▶ _DESCRIPTION OF THE TASK_:
In the copy, every record below must appear exactly as given, and no picture may appear.

>>>>>

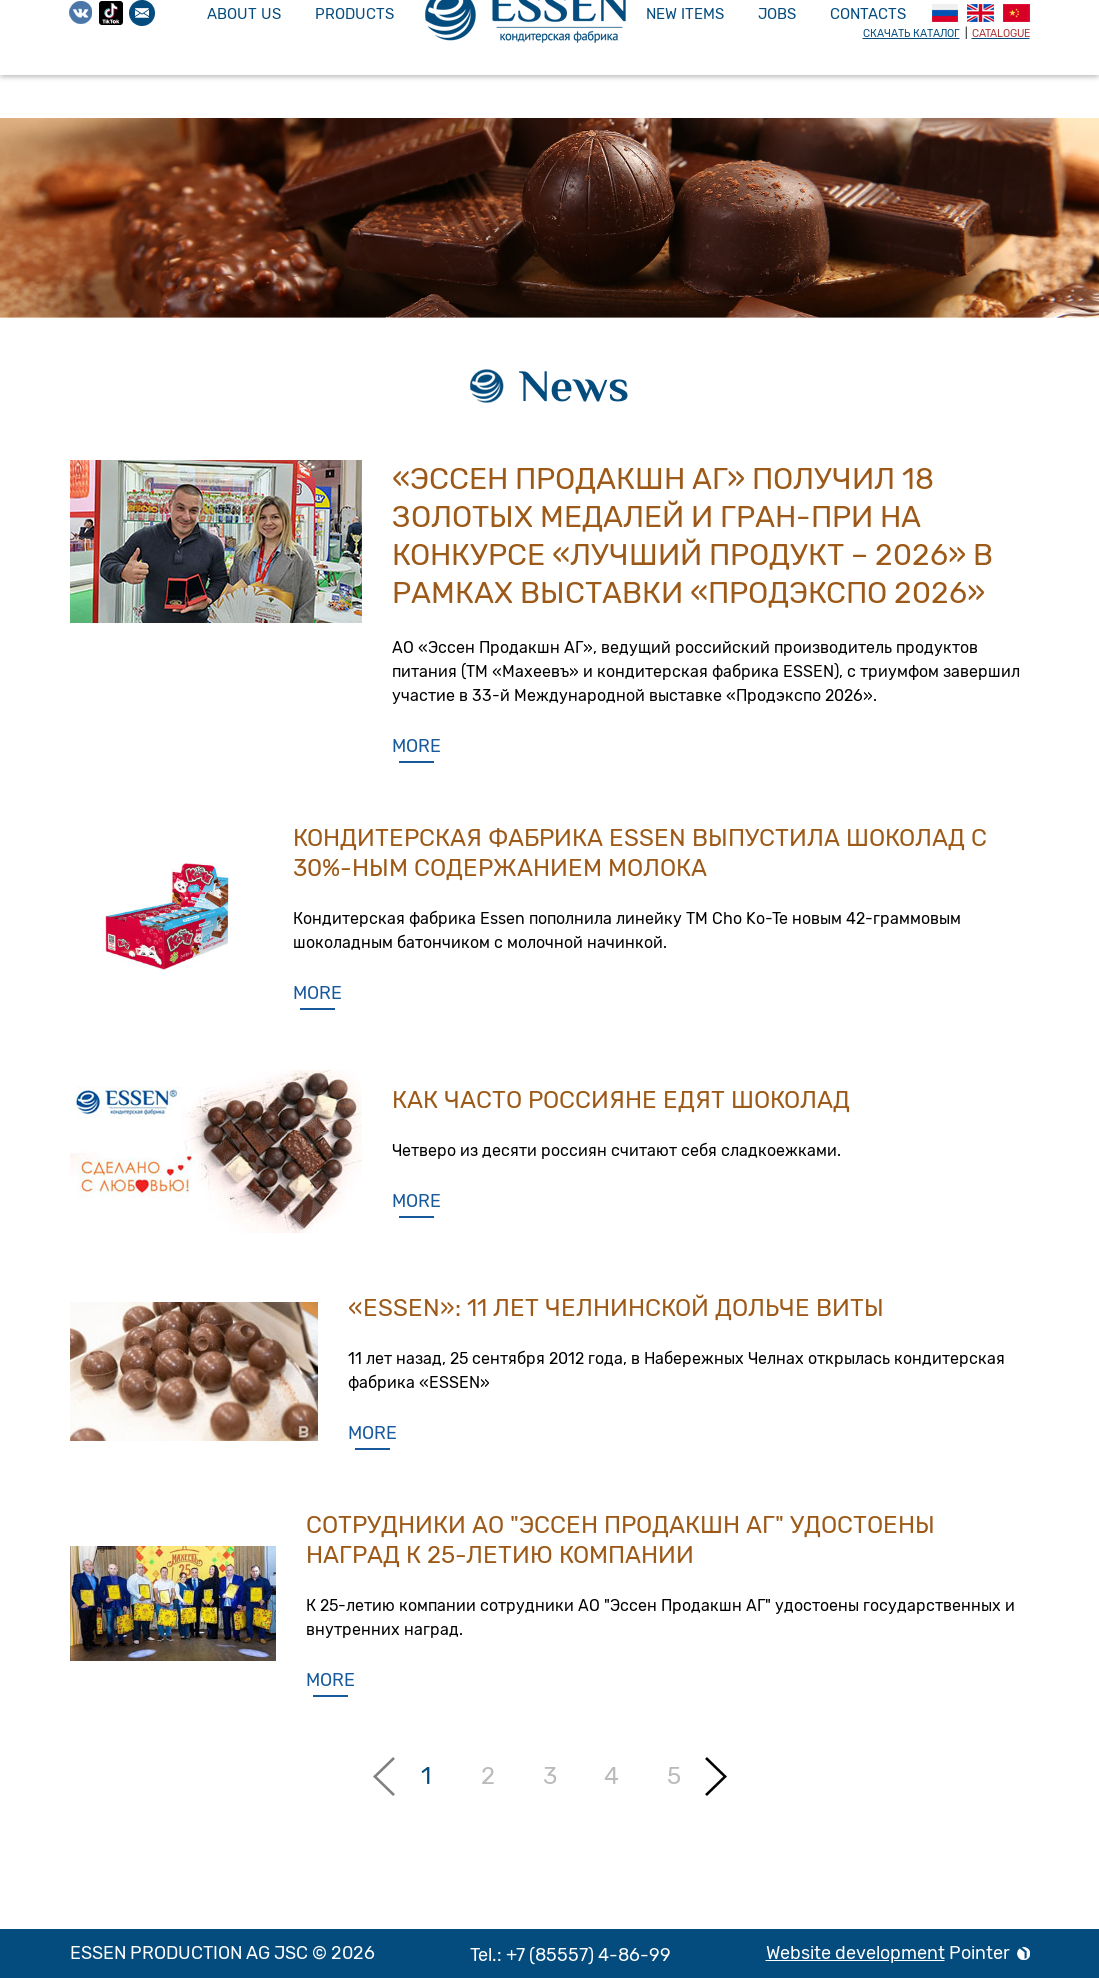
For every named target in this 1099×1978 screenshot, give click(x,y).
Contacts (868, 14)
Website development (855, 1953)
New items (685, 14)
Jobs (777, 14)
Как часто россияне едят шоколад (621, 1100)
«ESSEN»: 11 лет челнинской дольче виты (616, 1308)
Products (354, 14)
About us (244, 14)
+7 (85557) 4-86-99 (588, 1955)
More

<<<<<

▶ _ANSWER TO THE EXERCISE_:
For every named target in this 1099×1978 screenshot, give click(x,y).
Contacts (868, 14)
Website development (855, 1953)
New items (685, 14)
Jobs (777, 14)
Как часто россияне едят шоколад (621, 1100)
«ESSEN»: 11 лет челнинской дольче виты (616, 1308)
Products (354, 14)
About us (244, 14)
+7 (85557) 4-86-99 (588, 1955)
More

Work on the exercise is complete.